In mid 2014, the Pew Research Center published an article titled, “7 things to know about polarization in America”. The findings were the following: First, over the past twenty years, the percentage of Americans who express consistent ideological views has doubled. Second, partisan animosity has increased. Third, people surround themselves mostly by people of the same political views. Fourth, communities from the left and right differ drastically in terms of religious and ethnic affiliations. Fifth, there are fewer moderates. Sixth, the most ideologically extreme people get most involved in US politics. Seventh, compromise means getting more instituted from one’s own ideology.

Unsurprisingly, the 2016 election has so far exhibited an affinity for extremes. Yes- primaries have always been less moderate than the general election, yet presidential candidates have not before called to ban all Muslims from entering the country…. While many sociologists have blamed factors such as the two party system and the media for the phenomenon of polarization, Jon Evans from TechCrunch has offered us a new way to think about this polarization: power laws.

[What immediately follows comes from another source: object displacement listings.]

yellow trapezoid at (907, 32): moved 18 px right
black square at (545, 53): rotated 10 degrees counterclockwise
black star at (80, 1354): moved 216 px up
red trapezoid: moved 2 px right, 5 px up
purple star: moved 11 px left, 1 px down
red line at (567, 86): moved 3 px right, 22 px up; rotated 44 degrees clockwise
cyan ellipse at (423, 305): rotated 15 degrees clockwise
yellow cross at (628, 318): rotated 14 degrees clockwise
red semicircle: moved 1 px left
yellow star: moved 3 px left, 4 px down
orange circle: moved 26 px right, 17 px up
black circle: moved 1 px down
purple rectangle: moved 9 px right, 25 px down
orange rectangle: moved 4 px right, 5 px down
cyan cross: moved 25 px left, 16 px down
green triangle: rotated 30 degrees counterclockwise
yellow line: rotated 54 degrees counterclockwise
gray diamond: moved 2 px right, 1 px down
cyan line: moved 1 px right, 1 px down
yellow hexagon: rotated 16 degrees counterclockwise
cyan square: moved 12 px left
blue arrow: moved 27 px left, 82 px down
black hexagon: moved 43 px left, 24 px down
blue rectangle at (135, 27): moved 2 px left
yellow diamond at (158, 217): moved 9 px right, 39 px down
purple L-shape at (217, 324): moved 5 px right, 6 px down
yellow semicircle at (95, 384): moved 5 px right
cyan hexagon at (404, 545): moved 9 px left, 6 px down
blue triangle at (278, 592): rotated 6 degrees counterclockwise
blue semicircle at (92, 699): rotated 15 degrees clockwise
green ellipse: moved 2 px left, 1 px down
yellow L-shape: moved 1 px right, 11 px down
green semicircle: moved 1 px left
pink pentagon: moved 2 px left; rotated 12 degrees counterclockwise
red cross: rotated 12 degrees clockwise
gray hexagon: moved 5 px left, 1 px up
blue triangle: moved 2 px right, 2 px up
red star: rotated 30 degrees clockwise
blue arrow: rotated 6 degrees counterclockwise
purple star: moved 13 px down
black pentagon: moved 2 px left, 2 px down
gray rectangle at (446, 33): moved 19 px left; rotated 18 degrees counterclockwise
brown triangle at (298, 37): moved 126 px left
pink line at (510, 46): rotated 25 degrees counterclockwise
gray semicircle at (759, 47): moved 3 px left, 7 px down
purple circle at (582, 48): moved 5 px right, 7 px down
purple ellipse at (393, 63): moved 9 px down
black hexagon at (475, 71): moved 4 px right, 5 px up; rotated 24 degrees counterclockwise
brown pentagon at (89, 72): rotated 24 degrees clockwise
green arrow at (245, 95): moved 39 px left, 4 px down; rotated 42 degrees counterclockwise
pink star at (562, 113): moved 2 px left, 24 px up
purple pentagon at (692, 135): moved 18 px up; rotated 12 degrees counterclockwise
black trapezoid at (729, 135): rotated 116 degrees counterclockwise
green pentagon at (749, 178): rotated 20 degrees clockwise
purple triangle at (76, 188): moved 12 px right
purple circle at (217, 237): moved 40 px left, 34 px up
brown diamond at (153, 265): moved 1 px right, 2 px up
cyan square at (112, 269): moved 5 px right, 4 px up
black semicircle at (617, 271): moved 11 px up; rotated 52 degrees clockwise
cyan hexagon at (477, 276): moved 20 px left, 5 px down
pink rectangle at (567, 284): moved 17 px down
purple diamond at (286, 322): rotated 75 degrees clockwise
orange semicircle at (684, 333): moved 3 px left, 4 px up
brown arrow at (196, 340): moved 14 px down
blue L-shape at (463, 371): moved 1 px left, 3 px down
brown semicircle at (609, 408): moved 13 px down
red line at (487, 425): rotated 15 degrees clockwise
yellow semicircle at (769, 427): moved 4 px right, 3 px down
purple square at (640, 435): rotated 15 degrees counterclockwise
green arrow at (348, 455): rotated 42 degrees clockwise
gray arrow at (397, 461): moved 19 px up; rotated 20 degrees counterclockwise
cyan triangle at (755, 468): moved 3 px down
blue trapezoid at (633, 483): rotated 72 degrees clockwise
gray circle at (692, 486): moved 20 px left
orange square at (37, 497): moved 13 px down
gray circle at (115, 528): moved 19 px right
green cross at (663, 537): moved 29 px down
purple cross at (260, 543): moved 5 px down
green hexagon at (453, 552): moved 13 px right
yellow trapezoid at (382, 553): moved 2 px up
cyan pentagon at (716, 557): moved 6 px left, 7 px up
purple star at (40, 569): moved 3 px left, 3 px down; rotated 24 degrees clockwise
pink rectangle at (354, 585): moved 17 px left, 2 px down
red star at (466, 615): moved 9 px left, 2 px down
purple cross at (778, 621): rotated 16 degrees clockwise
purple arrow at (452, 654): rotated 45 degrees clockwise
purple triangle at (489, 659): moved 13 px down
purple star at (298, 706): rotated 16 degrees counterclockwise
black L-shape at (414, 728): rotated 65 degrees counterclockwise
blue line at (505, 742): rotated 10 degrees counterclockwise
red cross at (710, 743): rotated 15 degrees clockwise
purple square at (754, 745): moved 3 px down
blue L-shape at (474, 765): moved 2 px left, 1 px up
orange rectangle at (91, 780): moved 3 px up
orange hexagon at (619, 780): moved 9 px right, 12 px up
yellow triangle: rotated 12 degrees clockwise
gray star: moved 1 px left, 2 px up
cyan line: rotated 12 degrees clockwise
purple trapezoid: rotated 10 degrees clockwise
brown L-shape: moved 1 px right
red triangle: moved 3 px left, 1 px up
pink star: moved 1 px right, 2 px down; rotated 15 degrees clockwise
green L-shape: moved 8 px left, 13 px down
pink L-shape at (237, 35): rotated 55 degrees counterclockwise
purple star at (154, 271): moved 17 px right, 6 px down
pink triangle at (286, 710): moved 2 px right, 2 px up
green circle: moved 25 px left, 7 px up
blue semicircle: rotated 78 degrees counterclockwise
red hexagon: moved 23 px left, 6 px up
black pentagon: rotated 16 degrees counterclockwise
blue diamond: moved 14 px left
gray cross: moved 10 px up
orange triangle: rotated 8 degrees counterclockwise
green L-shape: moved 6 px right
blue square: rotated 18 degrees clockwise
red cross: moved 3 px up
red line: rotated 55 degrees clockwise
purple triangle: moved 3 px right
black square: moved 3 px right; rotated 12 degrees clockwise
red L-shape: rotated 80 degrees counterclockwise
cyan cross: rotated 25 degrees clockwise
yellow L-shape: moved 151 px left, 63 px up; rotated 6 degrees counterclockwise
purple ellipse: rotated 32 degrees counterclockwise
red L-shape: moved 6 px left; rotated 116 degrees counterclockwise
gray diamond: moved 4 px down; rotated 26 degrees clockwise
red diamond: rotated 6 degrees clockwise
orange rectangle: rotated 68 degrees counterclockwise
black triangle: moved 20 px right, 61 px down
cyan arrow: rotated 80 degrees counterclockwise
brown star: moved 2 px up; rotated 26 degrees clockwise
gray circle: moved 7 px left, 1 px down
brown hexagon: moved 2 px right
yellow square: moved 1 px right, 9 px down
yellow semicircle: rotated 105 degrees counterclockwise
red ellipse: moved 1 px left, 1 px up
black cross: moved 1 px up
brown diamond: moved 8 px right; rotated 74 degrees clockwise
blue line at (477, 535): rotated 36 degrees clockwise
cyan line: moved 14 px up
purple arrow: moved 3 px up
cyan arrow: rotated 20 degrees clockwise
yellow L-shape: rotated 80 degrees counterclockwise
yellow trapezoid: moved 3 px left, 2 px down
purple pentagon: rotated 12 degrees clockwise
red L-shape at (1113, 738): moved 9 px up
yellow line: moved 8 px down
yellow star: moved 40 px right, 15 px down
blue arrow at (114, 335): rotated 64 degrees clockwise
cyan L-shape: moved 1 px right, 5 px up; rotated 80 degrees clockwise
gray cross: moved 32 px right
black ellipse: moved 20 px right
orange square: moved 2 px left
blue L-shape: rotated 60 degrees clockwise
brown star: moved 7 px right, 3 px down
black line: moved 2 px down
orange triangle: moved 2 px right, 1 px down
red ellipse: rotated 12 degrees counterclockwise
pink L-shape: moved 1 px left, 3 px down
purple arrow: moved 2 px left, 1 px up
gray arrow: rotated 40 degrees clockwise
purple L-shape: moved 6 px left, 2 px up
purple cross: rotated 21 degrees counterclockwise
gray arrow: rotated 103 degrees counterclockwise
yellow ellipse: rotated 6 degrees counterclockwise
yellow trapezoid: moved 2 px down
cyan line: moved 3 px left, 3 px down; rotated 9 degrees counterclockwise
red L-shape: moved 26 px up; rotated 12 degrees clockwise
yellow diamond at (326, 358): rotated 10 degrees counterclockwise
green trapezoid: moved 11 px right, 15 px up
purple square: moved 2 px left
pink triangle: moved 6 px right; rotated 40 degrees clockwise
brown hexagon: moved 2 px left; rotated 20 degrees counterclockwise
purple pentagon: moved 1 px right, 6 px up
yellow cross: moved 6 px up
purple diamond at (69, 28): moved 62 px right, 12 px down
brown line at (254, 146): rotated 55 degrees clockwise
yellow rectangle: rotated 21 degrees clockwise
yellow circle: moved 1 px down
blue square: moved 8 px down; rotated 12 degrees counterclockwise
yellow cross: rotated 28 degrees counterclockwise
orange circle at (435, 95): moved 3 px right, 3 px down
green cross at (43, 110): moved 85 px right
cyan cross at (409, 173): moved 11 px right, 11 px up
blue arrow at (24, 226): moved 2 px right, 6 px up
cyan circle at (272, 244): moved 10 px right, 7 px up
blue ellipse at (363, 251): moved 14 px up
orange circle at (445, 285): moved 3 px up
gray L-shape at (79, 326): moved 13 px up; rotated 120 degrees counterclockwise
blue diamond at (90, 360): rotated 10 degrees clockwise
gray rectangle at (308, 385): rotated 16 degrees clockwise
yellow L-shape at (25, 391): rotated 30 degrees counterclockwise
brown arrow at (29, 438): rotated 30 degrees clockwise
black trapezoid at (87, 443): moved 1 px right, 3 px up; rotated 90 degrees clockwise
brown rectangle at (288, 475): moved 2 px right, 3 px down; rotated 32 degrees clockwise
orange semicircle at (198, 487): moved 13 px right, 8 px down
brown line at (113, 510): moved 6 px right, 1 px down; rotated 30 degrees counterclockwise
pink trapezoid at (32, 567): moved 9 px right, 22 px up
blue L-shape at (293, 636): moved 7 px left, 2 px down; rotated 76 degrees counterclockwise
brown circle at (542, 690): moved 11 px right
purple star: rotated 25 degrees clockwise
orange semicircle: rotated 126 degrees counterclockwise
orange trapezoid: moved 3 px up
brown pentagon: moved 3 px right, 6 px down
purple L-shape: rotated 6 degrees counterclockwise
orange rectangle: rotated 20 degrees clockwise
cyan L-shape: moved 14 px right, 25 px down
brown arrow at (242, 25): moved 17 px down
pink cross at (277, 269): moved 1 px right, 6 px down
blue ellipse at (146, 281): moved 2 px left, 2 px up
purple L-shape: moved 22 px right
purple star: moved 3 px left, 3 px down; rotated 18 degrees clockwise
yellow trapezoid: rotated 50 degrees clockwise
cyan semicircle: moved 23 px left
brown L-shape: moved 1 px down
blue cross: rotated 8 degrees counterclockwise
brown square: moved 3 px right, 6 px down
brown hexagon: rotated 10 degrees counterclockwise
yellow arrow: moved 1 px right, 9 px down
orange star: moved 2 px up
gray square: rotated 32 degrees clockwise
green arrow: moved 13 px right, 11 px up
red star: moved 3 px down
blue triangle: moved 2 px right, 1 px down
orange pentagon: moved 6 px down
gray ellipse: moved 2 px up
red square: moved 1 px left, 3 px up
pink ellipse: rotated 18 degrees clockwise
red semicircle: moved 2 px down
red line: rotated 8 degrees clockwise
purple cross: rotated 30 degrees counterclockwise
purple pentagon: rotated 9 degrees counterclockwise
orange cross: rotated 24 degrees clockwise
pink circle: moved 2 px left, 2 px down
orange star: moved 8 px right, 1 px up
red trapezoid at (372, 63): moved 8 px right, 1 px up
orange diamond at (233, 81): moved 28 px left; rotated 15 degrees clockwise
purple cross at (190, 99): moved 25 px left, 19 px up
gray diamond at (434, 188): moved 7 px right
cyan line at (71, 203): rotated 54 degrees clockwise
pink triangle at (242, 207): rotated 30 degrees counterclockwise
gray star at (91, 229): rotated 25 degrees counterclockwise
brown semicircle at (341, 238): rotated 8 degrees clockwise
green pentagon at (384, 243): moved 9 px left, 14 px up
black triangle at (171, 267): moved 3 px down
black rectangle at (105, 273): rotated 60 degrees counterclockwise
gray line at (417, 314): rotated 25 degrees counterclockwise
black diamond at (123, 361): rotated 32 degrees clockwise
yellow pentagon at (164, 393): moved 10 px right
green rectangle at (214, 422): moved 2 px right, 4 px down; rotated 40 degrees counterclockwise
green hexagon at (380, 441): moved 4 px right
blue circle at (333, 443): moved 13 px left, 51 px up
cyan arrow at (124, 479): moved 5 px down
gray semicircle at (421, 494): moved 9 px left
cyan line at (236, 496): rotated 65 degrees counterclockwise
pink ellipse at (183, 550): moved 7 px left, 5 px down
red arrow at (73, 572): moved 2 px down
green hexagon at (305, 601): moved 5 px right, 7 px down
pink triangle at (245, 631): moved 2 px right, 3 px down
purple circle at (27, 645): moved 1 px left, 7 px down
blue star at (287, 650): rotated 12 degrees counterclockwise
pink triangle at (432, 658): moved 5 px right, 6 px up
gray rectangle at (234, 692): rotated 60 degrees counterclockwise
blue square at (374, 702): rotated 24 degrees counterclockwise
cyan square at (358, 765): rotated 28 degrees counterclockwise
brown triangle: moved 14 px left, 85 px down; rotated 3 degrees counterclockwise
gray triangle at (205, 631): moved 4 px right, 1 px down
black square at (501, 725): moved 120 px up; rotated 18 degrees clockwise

As we learned in Chapter 18 of the class, empirical studies on web pages have shown popularity follows a power law due to correlated decision making across our populations. We like to copy the decisions of others because doing so may be the rational thing to do. This same logic can apply to political choice, which is clearly correlated across populations.

So why has polarization increased then? In an age of social interconnectedness, social networks have facilitated the display of other peoples’ beliefs and ideas. As the article emphasizes, Facebook has greatly contributed to this divide. Since people of the same regions and political parties tend to be friends, “conservatives see conservative stories, and liberals see liberal ones […] liking opinions that tell us we’re right instead of engaging with viewpoints that make us question our assumptions”. In so, “filter bubbles” are created and precipitate extremes.

Whether this is good or bad is still up for debate. However, an awareness of the perpetuation of power laws associated with social networks will hopefully give us greater insight into how to deal with the changing face of US politics (and other spheres) in the upcoming years.